临近期末,浑浑噩噩的凌可心丝毫没有做好考试的准备,她推了下旁边的夏瑶一筹莫展的问道:“打算陪我继续挂科么”
“我的脸皮可没有你那么厚”,夏瑶毫不客气的怼道。
望着窗外她幽幽的叹着气,这个计算老师也不知道抽什么疯,发什么善心,非得抓她们两个补课,哪不成怕她们再挂科影响他的教师绩效?又不是专业课,搞得这么严肃认真干嘛,好好的周末都给糟蹋了,她愁着没处发牢骚,却见旁边的夏瑶在电脑前认真的做着杨齐给的习题,甚至还很开心。
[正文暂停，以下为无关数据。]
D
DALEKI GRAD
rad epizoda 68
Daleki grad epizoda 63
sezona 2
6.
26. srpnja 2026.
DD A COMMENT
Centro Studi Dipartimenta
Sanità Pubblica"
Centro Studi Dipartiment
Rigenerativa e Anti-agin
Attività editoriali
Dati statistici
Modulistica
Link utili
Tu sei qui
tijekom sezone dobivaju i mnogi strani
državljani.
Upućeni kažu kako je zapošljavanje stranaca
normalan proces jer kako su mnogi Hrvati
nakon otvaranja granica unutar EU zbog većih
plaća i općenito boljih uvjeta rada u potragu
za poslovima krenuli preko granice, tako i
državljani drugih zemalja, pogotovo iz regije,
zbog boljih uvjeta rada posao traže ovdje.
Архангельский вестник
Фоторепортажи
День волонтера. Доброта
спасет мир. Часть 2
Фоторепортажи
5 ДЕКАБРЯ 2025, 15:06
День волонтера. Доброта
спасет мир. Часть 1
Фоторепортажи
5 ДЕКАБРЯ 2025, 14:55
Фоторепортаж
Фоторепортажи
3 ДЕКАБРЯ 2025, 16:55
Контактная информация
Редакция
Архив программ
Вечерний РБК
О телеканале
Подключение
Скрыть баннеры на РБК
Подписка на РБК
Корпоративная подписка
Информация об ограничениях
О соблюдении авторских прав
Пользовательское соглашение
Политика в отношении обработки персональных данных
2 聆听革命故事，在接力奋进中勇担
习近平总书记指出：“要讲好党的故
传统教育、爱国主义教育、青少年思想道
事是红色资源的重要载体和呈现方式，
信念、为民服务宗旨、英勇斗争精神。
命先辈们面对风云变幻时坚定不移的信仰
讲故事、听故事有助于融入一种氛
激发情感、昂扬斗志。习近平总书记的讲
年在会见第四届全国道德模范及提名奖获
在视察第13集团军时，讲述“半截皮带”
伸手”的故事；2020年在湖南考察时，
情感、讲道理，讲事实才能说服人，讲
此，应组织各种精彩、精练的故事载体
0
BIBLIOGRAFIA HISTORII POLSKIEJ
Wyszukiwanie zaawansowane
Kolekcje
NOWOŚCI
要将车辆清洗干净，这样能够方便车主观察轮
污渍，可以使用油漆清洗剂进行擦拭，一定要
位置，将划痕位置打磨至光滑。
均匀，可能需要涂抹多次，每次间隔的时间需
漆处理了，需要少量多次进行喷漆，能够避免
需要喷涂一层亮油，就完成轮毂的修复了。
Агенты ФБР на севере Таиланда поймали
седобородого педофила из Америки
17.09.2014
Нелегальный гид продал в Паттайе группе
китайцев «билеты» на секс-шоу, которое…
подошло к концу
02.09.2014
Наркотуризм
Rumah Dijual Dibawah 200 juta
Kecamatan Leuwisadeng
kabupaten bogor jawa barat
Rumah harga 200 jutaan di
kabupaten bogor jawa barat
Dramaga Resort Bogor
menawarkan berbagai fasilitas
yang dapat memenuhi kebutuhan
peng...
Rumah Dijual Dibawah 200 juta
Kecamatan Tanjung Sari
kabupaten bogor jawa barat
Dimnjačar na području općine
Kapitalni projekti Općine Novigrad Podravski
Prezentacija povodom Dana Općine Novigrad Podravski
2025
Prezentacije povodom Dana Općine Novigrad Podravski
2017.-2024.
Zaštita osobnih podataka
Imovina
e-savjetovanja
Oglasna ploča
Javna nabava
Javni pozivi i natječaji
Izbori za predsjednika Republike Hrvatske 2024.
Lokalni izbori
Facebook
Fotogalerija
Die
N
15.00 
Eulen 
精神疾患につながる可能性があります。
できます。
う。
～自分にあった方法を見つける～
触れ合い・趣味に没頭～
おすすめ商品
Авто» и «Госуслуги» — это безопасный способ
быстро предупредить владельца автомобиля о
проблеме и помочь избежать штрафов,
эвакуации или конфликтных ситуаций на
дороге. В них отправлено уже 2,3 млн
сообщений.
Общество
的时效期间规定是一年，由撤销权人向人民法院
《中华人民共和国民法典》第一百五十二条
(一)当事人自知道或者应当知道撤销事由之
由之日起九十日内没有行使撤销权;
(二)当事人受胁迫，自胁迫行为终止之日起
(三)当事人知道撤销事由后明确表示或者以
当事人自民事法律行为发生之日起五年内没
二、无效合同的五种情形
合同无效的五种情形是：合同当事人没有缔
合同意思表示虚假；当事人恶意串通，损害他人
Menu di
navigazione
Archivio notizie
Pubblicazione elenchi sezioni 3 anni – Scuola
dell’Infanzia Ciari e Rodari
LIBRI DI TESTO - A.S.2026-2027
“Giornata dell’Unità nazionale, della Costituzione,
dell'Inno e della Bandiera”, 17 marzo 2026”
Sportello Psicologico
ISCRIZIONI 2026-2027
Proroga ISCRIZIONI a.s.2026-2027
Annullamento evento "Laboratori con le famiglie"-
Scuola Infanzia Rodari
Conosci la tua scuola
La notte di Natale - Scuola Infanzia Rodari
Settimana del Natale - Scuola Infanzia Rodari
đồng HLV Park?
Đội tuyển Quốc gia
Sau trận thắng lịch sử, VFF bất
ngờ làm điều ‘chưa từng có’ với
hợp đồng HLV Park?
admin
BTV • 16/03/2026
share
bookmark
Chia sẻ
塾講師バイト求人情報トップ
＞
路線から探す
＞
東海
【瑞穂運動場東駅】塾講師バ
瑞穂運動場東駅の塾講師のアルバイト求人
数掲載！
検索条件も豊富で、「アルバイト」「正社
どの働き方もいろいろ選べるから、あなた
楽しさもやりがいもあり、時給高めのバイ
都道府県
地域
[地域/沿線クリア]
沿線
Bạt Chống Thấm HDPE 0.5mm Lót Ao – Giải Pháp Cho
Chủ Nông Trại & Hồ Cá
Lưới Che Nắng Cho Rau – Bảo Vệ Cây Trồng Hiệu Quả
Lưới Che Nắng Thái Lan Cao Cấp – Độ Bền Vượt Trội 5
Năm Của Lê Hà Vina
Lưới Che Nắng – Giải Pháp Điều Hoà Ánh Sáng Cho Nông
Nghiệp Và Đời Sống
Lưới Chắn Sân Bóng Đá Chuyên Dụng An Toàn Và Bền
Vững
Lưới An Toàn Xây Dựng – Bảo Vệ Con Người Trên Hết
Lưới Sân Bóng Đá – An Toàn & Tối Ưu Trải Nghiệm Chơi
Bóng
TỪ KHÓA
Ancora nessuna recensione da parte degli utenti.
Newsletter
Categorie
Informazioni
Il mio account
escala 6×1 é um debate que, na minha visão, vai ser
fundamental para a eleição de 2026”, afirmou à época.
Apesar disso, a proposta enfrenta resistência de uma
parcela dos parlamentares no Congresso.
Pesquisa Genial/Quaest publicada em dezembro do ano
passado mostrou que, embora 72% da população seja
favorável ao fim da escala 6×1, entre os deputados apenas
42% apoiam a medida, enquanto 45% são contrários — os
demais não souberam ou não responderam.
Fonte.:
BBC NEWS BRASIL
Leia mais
“你是都会了么?”,从房间出来的杨齐看了眼发呆的凌可心,直皱眉,真搞不懂,他那学弟到底喜欢这丫头啥啊,痞里痞气的,跟女流氓一样,要不是想帮着学弟创造点机会,他才懒得管这样的学生,吃力不讨好,让她来他宿舍做习题,还一脸戒备狐疑,把他当色狼一样。
凌可心缩了缩小脑袋,继续对着电脑敲敲打打起来,真没意思,研究这些表格有什么意义,她们做衣服又不需要这个。趁杨齐不注意,她伸脖子偷瞄了眼夏瑶,好家伙,这家伙都会啊,“你是故意考不过的么,这么轻而易举的就都做完了?”
“做你的习题去”,夏瑶粗鲁的把凌可心推走,明明都做完了,还摆着一副认真思考的样子,看不懂她演什么戏。
时间缓慢,缓慢的流逝着,像个老太婆般,凌可心憋得快要抓狂,终于午饭时间到了,凌可心探头道:“那个老师,差不多了,也该放我们去填个肚子先吧”
杨齐眼都不抬否决道:“帮你们叫了餐,今天你把这些题会了才能走”
凭什么啊这是,凌可心皱着一张脸求救夏瑶,可这丫头一脸兴奋暗喜着,这还是她认识的那个拽酷的夏瑶么,吃错药了么?
杨齐一直看着手表,仿佛在等着人,门铃响起,他微皱的眉终于舒展开来,进来的人不是余烁晨是谁,凌可心差点从椅子上跌下来,敢情又是这家伙故意整她的?
“你来干什么?是不是你在捣鬼,让我难堪?”,席间,趁杨齐忙别的,凌可心向他使了个狠厉的眼色。
“冤枉啊,还不是你太笨,你老师束手无策,让我来教你”,余烁晨厚脸皮的挨着她坐下来,看着她电脑上的表格干净的从未动过一样,帅气的剑眉不禁拧了起来:“你怎么办到的,一题也不会,真怀疑你这考上大学的水分是不是太多了”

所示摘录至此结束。